Il regalo più bello

 

Il figlio di mio cugino è ancora al di sotto dei tre anni, è un piccolo birbante ed un allegro brigante, domenica scorsa come da tradizione abbiamo fatto una riunione in stile natalizio con tutta la famiglia. 

Ha ricevuto un regalo contenuto in uno scatolo grandissimo, una pista con rimessa per le automobiline, colorata e spiritosa come i suoi pensieri. Questo pacco così grande e bello, lo ha fatto volare lungo la via dei sogni e dei miraggi. Non vedeva l’ora di andare a casa per giocarci e si ergeva a guardiano del suo regalo. Mentre lo osservavo divertito pensavo a quanti regali mi hanno fatto sognare e a quale sia stato il più bello. E’ difficile fare una graduatoria, devo riconoscere di esser stato un bimbo fortunato, poi un ragazzo fortunato e anche ora sono un uomo fortunato, infatti, sono sempre arrivati regali splendidi che sono andati oltre le mie aspettative e forse anche i miei desideri.
Se ripenso alla mia infanzia direi che il regalo più bello sia stato la pista con le automobili da F1 (una delle mie grandissime passioni), però è stato un qualcosa che ho apprezzato con il tempo, non subito.

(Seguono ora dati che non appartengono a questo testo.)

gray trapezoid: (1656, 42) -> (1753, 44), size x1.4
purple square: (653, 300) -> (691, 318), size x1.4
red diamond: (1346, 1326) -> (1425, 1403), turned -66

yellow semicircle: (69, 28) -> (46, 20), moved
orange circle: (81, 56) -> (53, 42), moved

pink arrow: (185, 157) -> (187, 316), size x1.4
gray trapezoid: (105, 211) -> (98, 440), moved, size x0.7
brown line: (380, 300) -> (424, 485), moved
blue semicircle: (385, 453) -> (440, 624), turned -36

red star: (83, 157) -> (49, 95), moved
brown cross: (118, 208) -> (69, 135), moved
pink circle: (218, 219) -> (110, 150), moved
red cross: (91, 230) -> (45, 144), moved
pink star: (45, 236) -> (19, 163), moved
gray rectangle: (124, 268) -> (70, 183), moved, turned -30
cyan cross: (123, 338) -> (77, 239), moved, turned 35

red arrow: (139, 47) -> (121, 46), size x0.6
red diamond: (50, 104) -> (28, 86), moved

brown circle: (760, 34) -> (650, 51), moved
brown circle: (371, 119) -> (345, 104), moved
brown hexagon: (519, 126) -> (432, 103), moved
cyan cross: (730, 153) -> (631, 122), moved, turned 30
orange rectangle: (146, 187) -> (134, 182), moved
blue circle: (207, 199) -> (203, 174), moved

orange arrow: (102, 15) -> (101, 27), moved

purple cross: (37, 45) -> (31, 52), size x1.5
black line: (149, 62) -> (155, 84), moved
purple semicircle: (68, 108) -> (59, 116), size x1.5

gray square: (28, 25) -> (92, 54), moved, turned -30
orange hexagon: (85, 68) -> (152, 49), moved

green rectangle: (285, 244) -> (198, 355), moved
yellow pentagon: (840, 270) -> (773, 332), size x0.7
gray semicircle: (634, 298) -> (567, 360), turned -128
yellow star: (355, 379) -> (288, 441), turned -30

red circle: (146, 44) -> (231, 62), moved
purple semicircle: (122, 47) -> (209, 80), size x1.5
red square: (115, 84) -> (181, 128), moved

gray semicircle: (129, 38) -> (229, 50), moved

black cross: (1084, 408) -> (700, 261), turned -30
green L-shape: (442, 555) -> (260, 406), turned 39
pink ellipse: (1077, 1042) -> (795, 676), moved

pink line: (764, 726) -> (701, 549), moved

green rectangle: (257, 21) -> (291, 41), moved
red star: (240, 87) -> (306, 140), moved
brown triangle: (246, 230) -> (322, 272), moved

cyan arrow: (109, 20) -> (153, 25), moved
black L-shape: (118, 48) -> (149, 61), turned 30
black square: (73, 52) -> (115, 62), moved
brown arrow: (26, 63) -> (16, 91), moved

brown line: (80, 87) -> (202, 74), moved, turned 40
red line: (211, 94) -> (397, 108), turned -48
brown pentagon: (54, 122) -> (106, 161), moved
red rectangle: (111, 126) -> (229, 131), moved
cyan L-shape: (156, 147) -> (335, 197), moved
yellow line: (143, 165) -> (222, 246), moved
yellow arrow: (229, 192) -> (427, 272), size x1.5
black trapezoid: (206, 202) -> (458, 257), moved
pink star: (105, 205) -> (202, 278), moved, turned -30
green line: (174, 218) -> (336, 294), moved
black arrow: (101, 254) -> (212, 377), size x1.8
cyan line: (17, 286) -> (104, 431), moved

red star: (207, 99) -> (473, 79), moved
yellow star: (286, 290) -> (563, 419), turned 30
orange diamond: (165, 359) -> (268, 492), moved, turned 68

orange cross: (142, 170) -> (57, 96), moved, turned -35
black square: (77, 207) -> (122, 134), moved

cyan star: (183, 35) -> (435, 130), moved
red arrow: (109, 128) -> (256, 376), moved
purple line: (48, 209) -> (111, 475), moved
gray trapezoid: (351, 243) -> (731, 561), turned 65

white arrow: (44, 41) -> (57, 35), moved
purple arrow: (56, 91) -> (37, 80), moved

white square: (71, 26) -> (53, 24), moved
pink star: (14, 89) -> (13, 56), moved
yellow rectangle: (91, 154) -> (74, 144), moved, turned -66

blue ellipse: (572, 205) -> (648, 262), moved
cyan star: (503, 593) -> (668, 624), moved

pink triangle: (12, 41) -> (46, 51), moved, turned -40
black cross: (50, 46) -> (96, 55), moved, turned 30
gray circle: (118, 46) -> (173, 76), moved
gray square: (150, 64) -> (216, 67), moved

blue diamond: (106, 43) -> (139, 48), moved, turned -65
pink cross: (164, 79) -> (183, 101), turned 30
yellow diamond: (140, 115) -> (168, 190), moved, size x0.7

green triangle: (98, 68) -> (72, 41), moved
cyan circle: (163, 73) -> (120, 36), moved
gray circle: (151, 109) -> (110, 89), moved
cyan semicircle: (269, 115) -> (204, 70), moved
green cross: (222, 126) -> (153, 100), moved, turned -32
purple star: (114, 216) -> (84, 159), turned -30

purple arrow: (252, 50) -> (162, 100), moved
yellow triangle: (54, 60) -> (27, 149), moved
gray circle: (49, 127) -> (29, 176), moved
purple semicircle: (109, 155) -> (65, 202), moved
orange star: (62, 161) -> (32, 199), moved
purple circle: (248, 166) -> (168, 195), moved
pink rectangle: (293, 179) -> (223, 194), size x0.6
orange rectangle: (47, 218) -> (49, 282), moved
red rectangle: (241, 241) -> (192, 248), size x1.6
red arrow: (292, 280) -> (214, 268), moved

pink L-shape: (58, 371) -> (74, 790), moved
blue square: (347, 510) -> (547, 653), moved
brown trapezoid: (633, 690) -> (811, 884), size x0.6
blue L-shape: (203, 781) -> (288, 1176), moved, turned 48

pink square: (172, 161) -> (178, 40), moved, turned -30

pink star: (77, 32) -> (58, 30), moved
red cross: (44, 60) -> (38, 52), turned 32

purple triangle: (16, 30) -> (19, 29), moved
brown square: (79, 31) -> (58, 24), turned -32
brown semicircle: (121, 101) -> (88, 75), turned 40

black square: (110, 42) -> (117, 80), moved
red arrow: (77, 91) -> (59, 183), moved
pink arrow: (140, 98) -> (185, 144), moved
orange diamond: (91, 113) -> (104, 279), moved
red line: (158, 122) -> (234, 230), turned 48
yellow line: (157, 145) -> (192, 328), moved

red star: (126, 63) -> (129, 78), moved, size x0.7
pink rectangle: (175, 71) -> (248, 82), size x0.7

Mi ricordo di un pacco grandissimo che stava sotto l’albero di Natale agghindato di tanto rosso e di tanto calore, la carta era colorata e bella (se ricordo bene era celeste con le stelline dorate, ma potrei anche sbagliarmi, forse sono passati trent’anni) sembrava che fosse così grande da potermi contenere. Non ricordo cose ci fosse dentro, ma ricordo che fu veramente splendido perchè io rincorrevo sempre grandi regali. Quello era il regalo più grande che avessi mai ricevuto.
Molte volte i sogni si comprano solo con la forma, poi il contenuto viene tralasciato e dimenticato. Siamo pazzamente folli e nella nostra piccola dose di follia troviamo l’emozione che ci fa apprezzare la vita.